Standard and Reference Models

Table 5-1. Sample standard and reference models

Model Governing Body Description
SNOMED Clinical Terms SNOMED International A systematically organized collection of medical terms providing codes, terms, synonyms and definitions used in clinical documentation and reporting.
Schema.org Schema.org Community Group A common set of metadata schemas for structured data markup on web pages.
International Standard Classification of Occupations (ISCO) International Labour Organization An International Labour Organization classification structure for organizing information on labour and jobs.
Financial Industry Business Ontology (FIBO) EDM Council A formal model of the legal structures, rights and obligations contained in the contracts and agreements that form the foundation of the financial industry.
HL7 Reference Information Model (RIM) Health Level Seven International (HL7) Expresses the data content needed in a specific clinical or administrative context and provides an explicit representation of the semantic and lexical connections that exist between the information carried in the fields of HL7 messages.

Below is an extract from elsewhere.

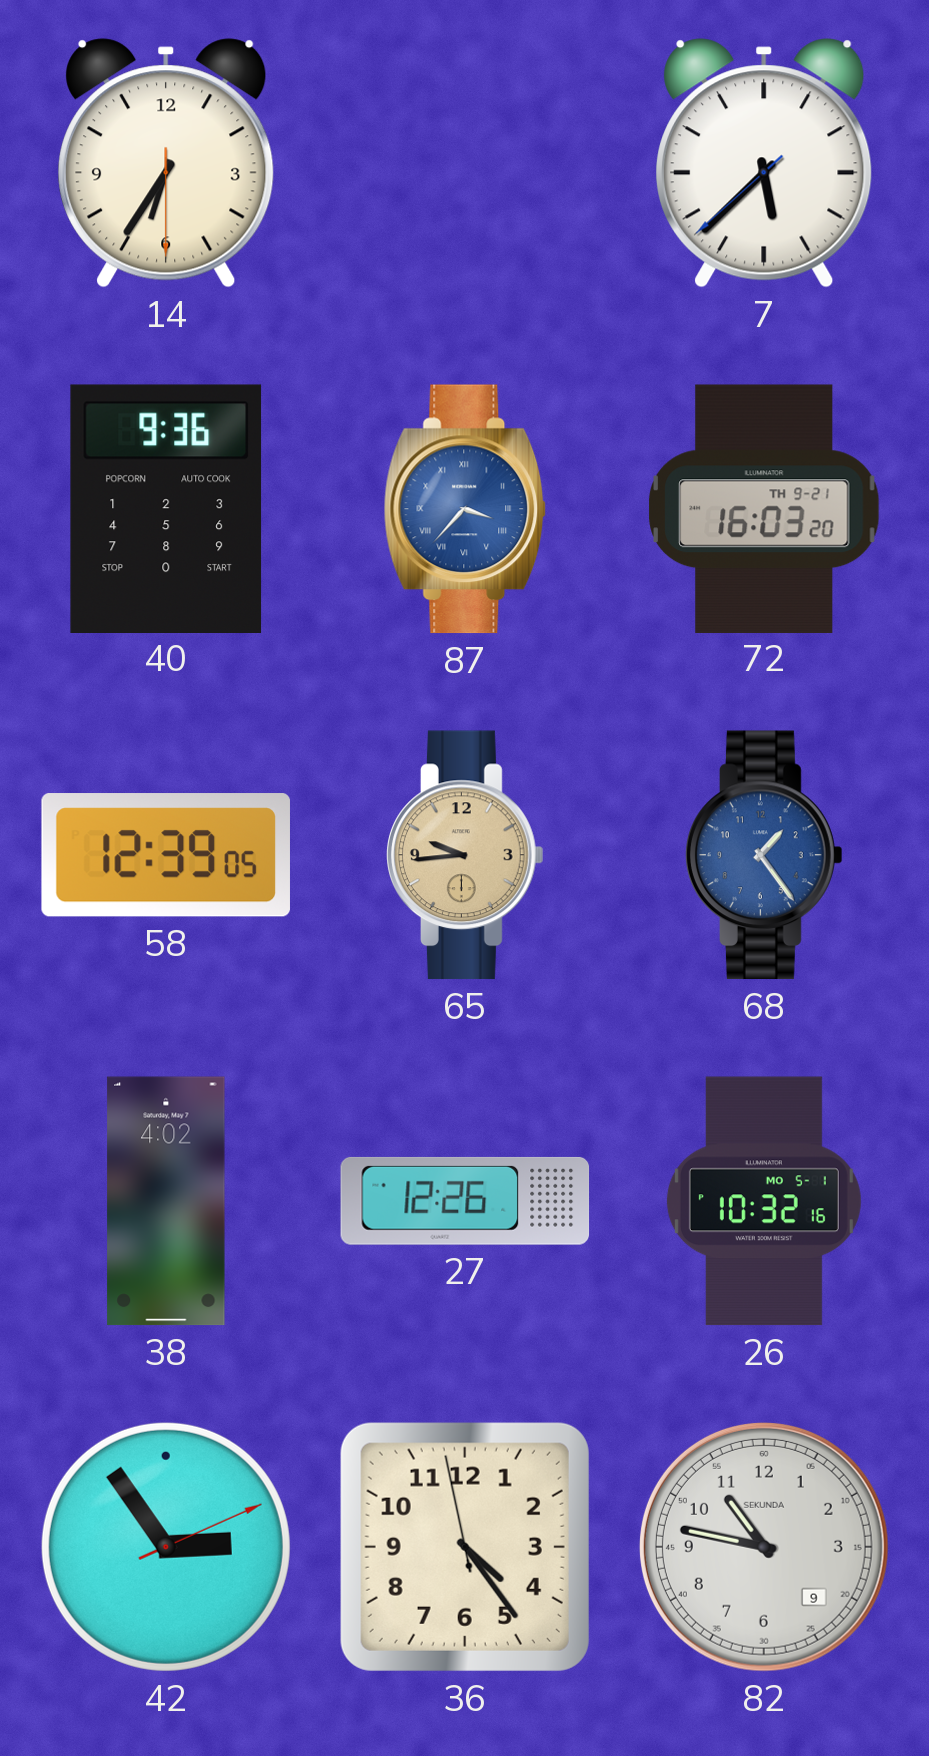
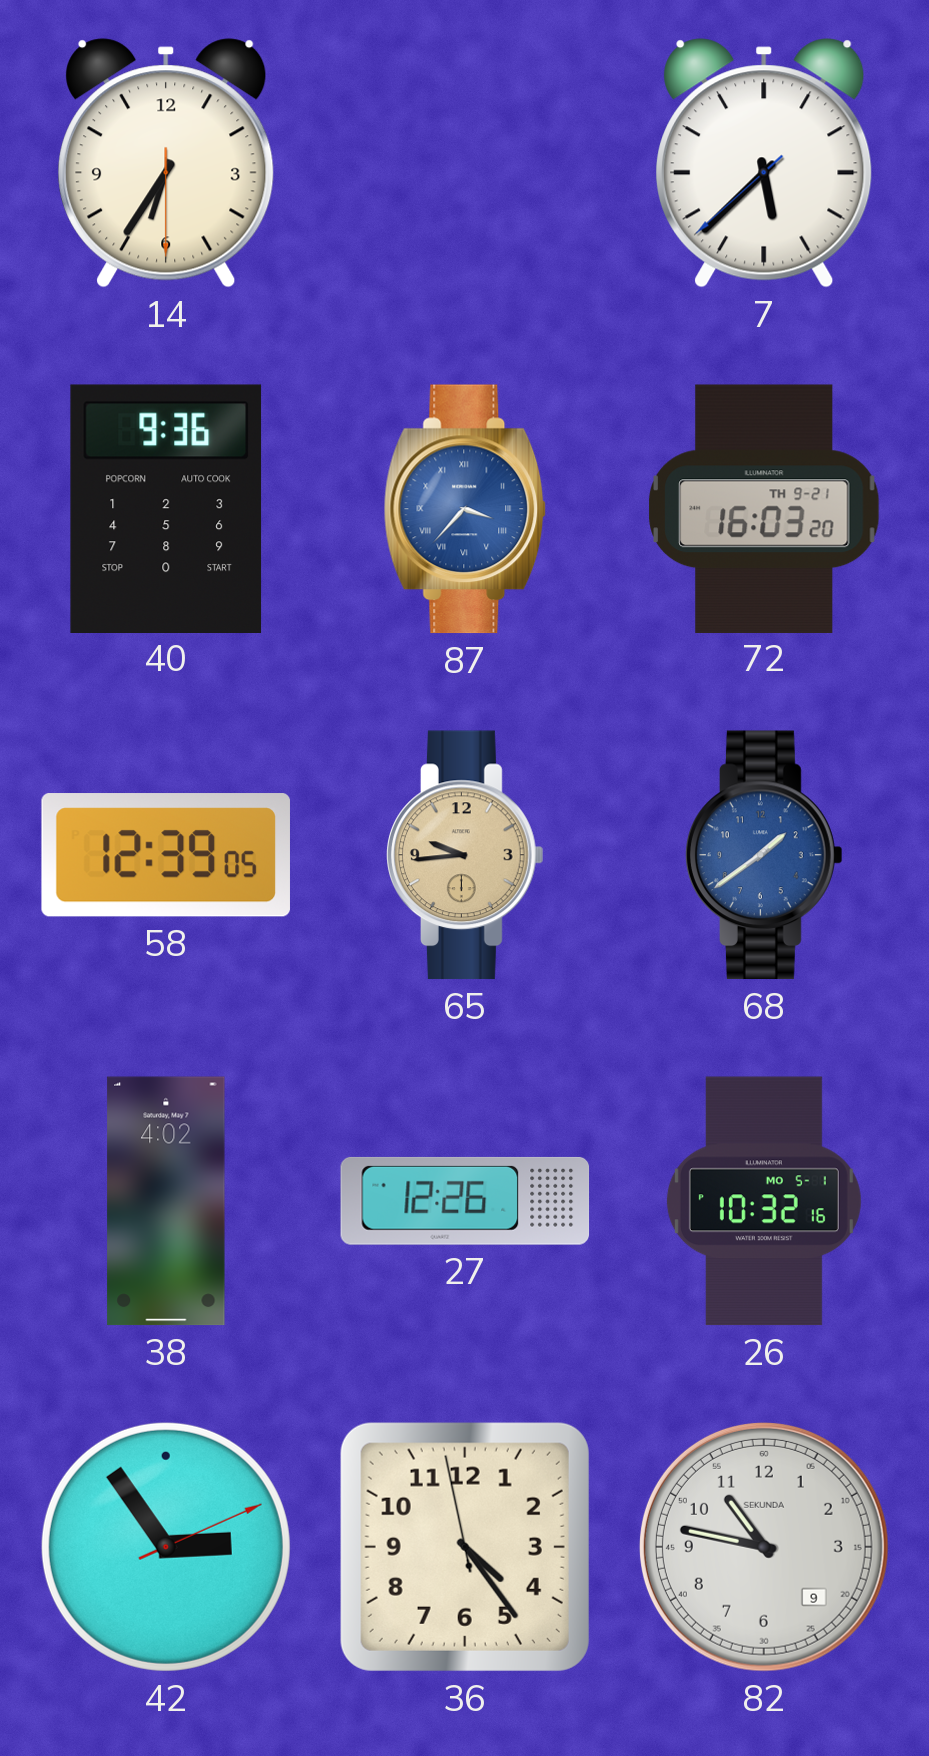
68: 1:24 -> 1:39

Public Models and Datasets

Table 5-2. Datasets available as open linked data

Dataset Description
DBpedia A dataset containing extracted data from Wikipedia
GeoNames Information about over 7 million places and geographic features worldwide.
Diseasome A dataset of 4,300 disorders and disease genes linked by known disorder-gene associations
CrunchBase A dataset describing people, companies, and products.
Eurostat Countries and Regions Statistical information about European countries and regions
MusicBrainz Data about artists and their albums

A similar, though smaller in scale, set of public semantic models is Linked Open Vocabularies [Vandenbussche, 2017].

Semantic Model Mining

Mining tasks

There are four main information extraction tasks that can help us automate aspects of the semantic model development process:

  • Terminology extraction: This is the task of automatically extracting from a given data source (usually a corpus) terms that are relevant and important for our model’s domain(s), and which can potentially signify entities, relations or other elements. It’s a task we typically perform when we build our model in a bottom-up fashion and don’t really know what kind of elements it needs to have.
  • Entity extraction: This is the task of automatically extracting from a given data source terms that denote entities of some particular entity type, such as persons, organizations, locations, or other. It’s a task also known as Entity Recognition, and we typically perform it when we already know the entity types we need in our model and we are looking to instantiate them.
  • Relation extraction: This is the task of automatically extracting from a given data source relations that hold between different entities and/or other elements, such as synonymy, meaning inclusion, semantic relatedness or any other relation that we want in our model.
  • Rule and axiom extraction: This is the task of automatically extracting from a given data source complex axioms and rules that can be used for reasoning purposes.